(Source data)
★ ★ ★

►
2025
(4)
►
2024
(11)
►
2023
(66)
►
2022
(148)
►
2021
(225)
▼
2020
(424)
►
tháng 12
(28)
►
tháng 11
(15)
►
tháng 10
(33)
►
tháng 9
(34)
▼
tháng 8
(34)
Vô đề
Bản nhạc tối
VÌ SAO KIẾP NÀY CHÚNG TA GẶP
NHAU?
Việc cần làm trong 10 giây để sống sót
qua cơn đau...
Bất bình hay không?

★ ★ ★

* **What you should do**
Without changing anything, repeat every record above.

* **Response to the exercise**
►
2025
(4)
►
2024
(11)
►
2023
(66)
►
2022
(148)
►
2021
(225)
▼
2020
(424)
►
tháng 12
(28)
►
tháng 11
(15)
►
tháng 10
(33)
►
tháng 9
(34)
▼
tháng 8
(34)
Vô đề
Bản nhạc tối
VÌ SAO KIẾP NÀY CHÚNG TA GẶP
NHAU?
Việc cần làm trong 10 giây để sống sót
qua cơn đau...
Bất bình hay không?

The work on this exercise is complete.